Memory Zero(73)

The other woman in the cell was someone she knew. "Lyssa," she said, surprised. "How the hell did you get here? I thought Stephan was sending you to stay with his old man?"

Surprise flitted through Lyssa's blue eyes, followed quickly by pain. She took a deep breath, and then released it in a sigh that was somehow mournful. "I have not seen Stephan for at least six months. Nor have I met you, officer."

"But ... I saw you, yesterday." She hesitated. Gabriel had said some shifters were multi-shifters. The Lyssa she'd seen with Stephan was definitely a shifter. She was getting no such reading from this woman, though that didn't mean she wasn't a shifter. This talent of hers seemed to be very selective about who it did, and didn't, pick up.

"That wasn't me, officer."

"Obviously not, if you're here."

The ropes finally came off. She rubbed her wrists, then shook her legs to get the circulation going properly again. Big mistake. The rope burns began to ache with renewed vigor.

"Those wounds need tending," Karl's wife commented. "They'll get infected, otherwise."

Right now, infection was the least of her worries. "Has Jack been down here?

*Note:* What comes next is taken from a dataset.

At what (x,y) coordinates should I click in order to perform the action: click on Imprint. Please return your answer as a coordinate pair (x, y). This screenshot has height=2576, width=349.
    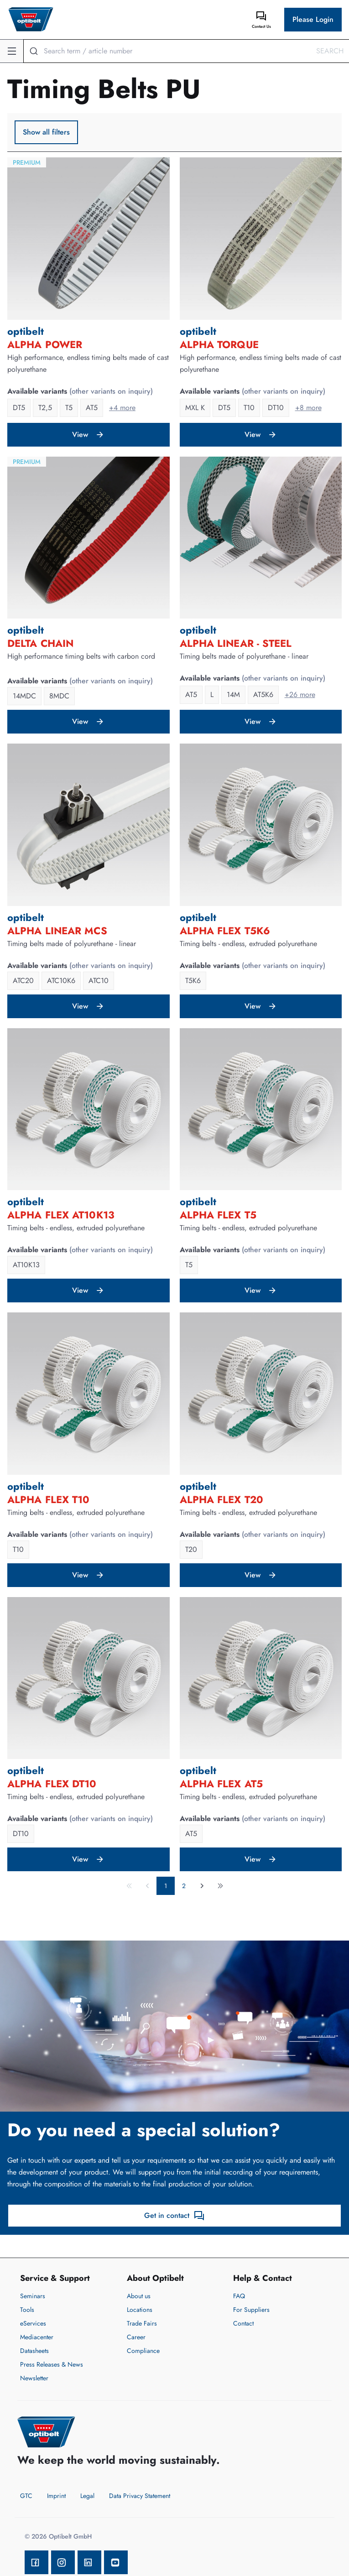
    Looking at the image, I should click on (56, 2495).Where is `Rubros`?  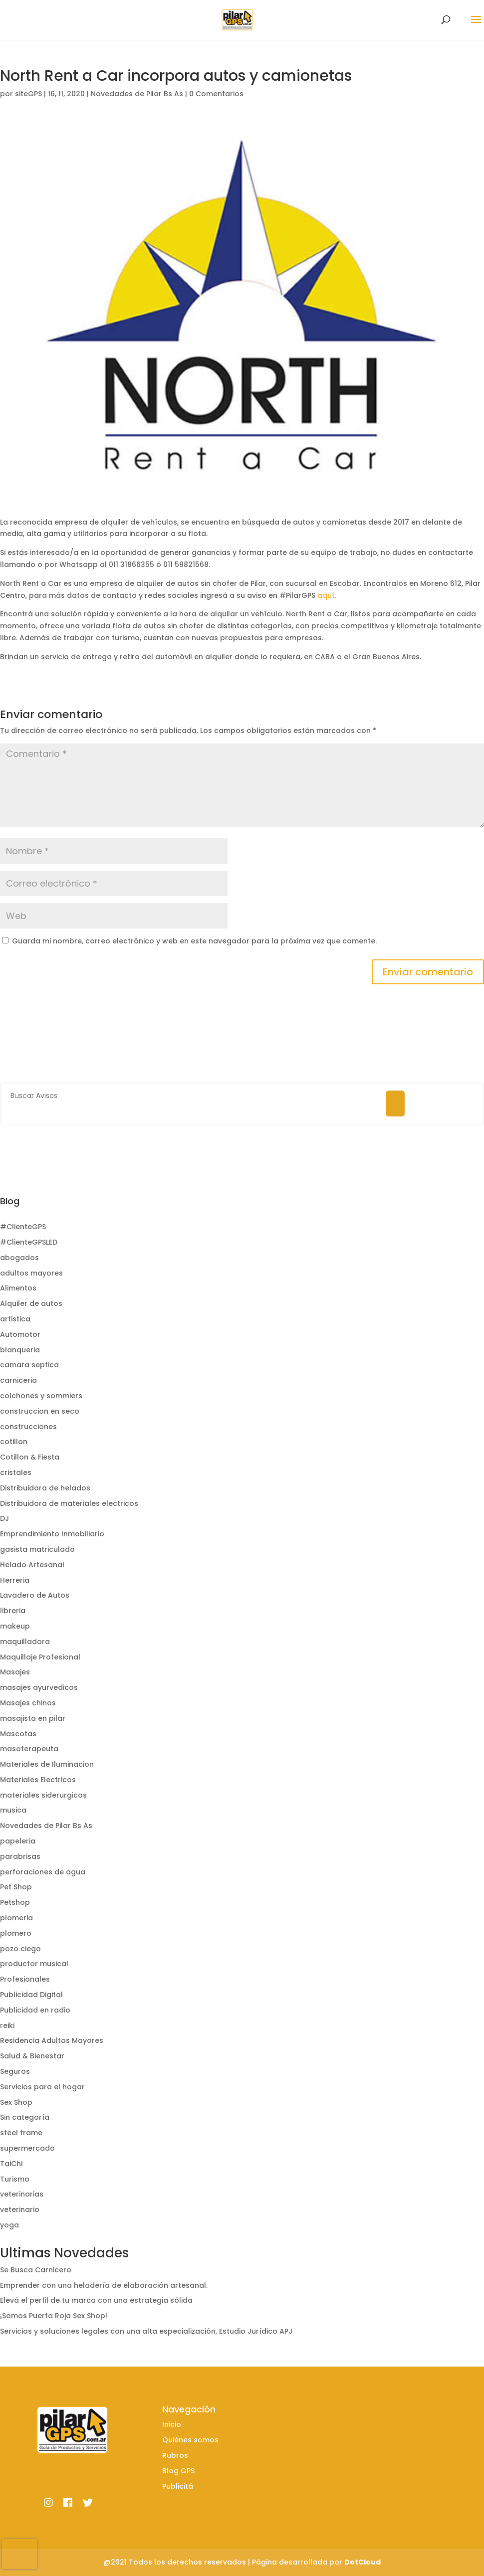 Rubros is located at coordinates (175, 2455).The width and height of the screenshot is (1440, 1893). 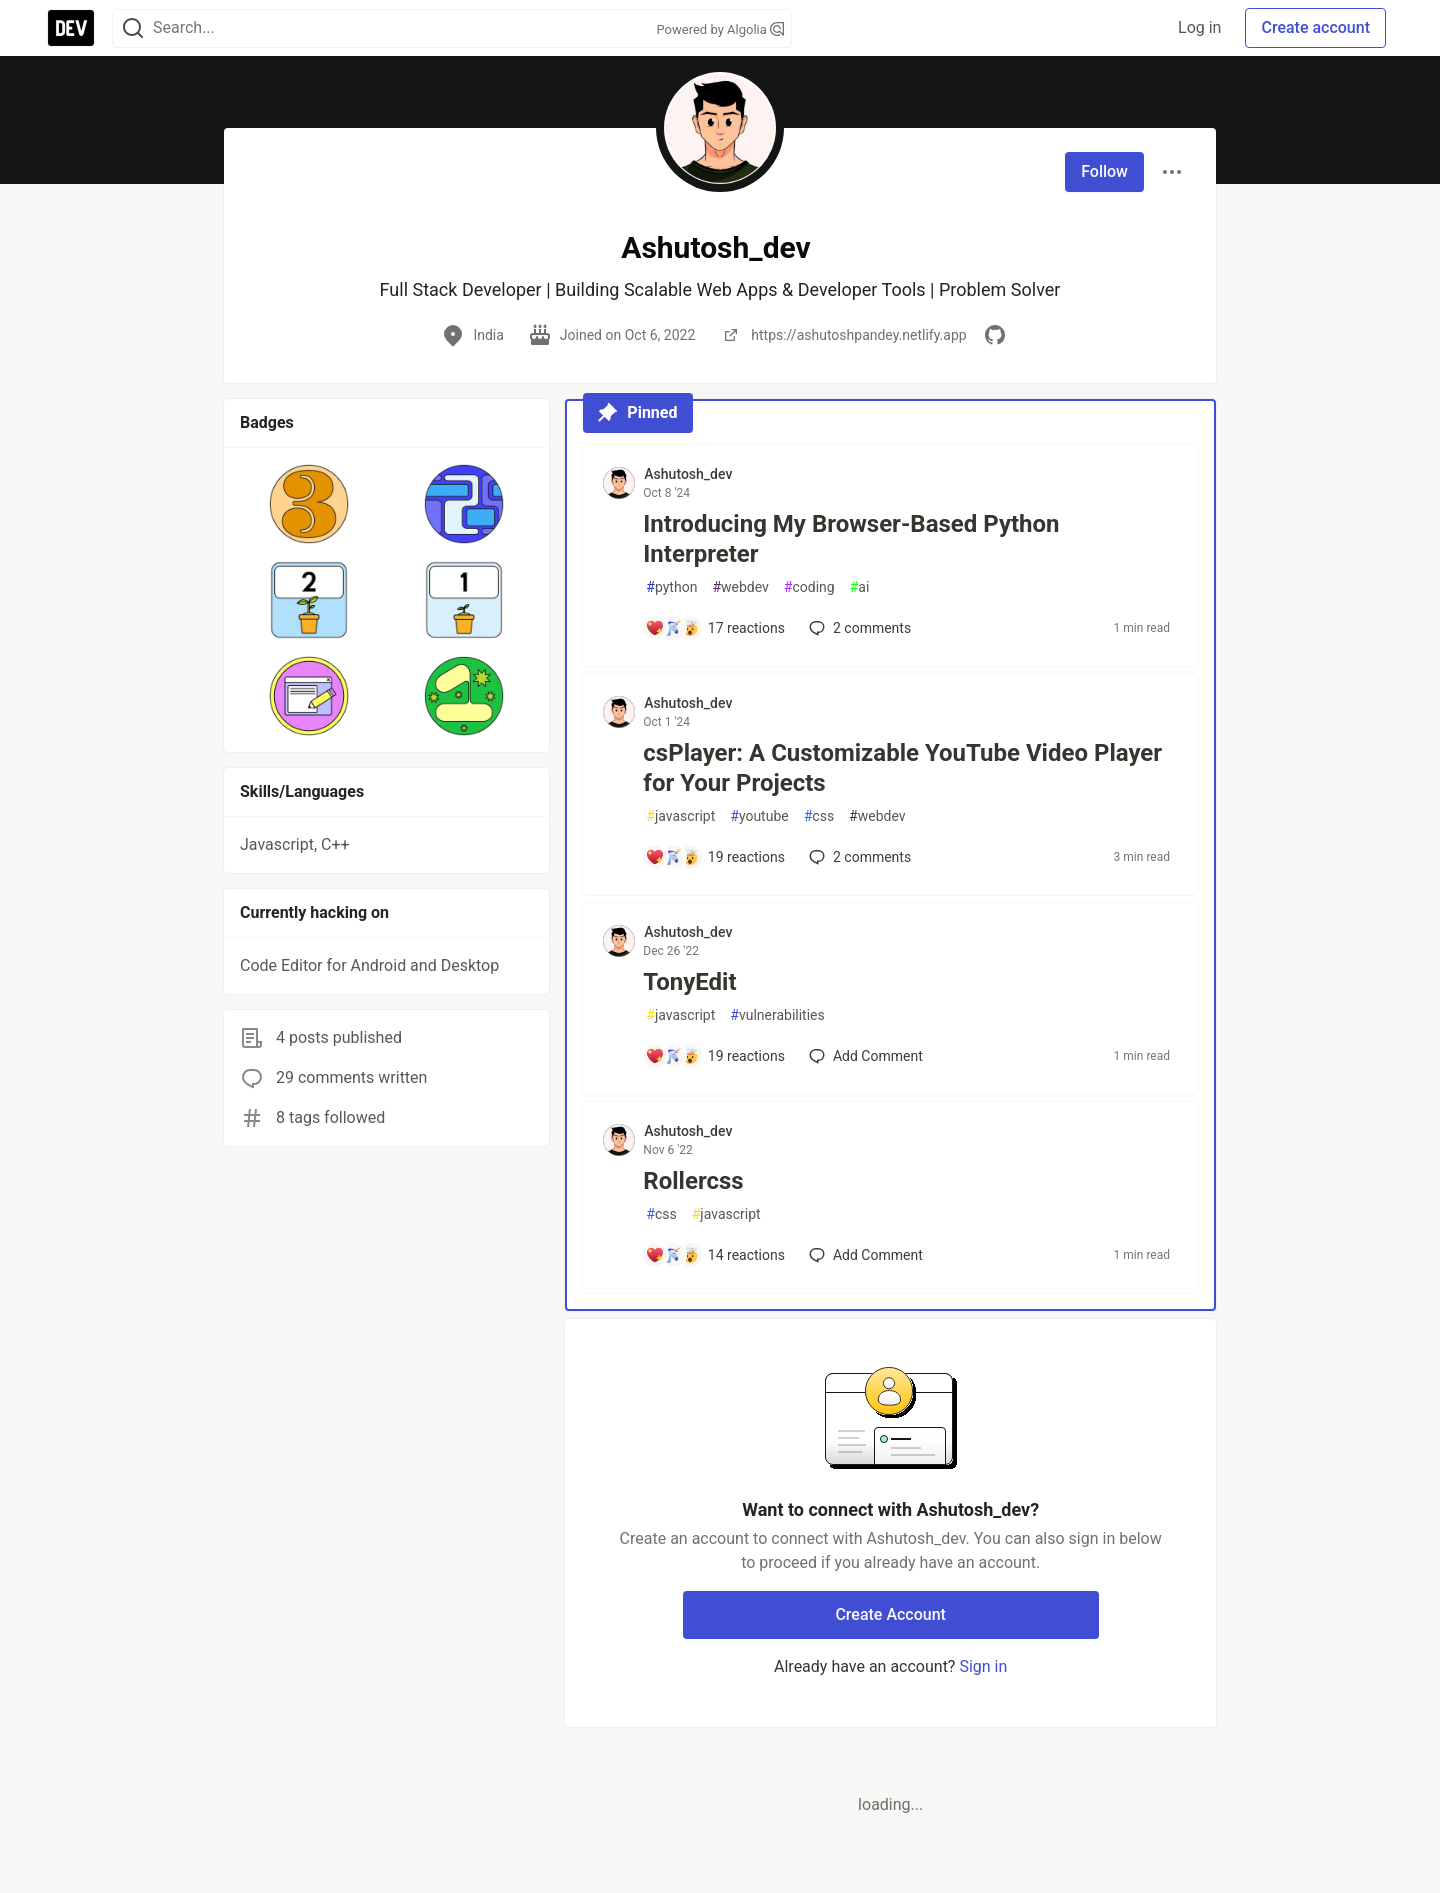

Said anything to you two?"

Both women shook their heads. "We're fed through the slot in the door three times a day," Lyssa said. "They escort us to the showers once a day, and they bring in a box load of books and magazines every week. But it is always the same two men, and neither will answer any of our questions."

So Jack had no obvious intention of harming them. He just wanted them out of the way. She glanced at Karl's wife — Jan, if she remembered correctly. "How long have you been here?"

"Just a day."

Snatching her had to have been a last minute plan — maybe a result of Sam unexpectedly finding the disks. And if Jack knew Gabriel was close to Karl, it would be an easy enough guess that, sooner or later, he would take her there.

She looked at Lyssa. "They haven't said anything to you, in the six months you've been here?"

"No," Lyssa hesitated, her hand drifting down to her stomach. It was only then that Sam noticed the telltale rounding. "I fear my child will be born with Stephan never knowing."

She obviously didn't know about the shapeshifter taking her place. Nor was it the time to really tell her. "Believe me, I fully intend to get us all out of this before that ever happens."

But first, she had to find out what Jack was up to. She bent down and picked up the ropes. "I'm going to have to lock you back in for now. Jack obviously has no intention of harming either of you, and until I know what he's up to, and where exactly we are, I don't want to do anything that may jeopardize that situation."

The two women nodded. She spun and walked out of their cell, carefully locking the door again. Then she made her way back to her own cell. Retrieving her boot, she slipped it back on then shoved the decoder back. The ropes she flung under the bed, just in case she needed them later. Then she sat on the bed and waited.

The sun was well on the way to setting by the time the two men came back. They glanced at her hands and feet, then at each other, surprise evident in their expressions. One stepped back and pulled out a gun, motioning her to follow the other man.

She climbed off the bed and followed the taller of the two men. He led her up the stairs, then down a long corridor remarkable only for its antiseptic whiteness. A door swooshed open at the far end, revealing yet another corridor. Their footsteps echoed hollowly, as if it were metal flooring hung in space rather than anchored to the ground. Another door opened and they finally entered a room.

It was sparsely furnished — containing only a white desk and two cheap-looking chairs. Her escorts stopped and motioned her to sit. She chose the chair in the farthest corner and watched the first man walk round the desk to the com-screen.

"She's here."

"Send her in. I want you and Roston to remain outside."

Roston. The man with the Irish brogue — the man who'd called Jack several times in the week before he disappeared. He had blond hair, a scraggly ginger beard, and green eyes that were feral and full of anger. A shapechanger, she thought, and one not in full control of his other nature.

The door behind the desk slid open. Beyond it, she saw warm amber walls and a tapestry depicting two knights at battle, one dark, one light. Oddly fitting, given the situation. Jack had often considered himself something of a dark knight. But was she the light? Or something else entirely?

Roston motioned her into the room. She rose and entered. Jack stood at the far end of the room, hands behind his back, staring at another picture rather than facing her. The door slid shut, and the lock clicked home, trapping her in the room with a probable madman. She looked quickly around. No windows through which to escape, and very little in the way of loose furnishings to grab as a weapon — which certainly was deliberate.

Jack finally turned around to face her. He looked no different from the last time she'd seen him. No different from the clone she'd shot. Only his gaze gave the game away. It held a coldness that went beyond anything she'd ever seen before.

He was a vampire with an agenda all his own. Not her partner. Not her friend.

"How nice of you to join me," he said.

Her smile was thin. "Why? Were you falling apart?"

"Still seeking sanctuary in humor when faced with tough situations, I see." He motioned her to a chair that was firmly bolted to the floor. "Please, sit down."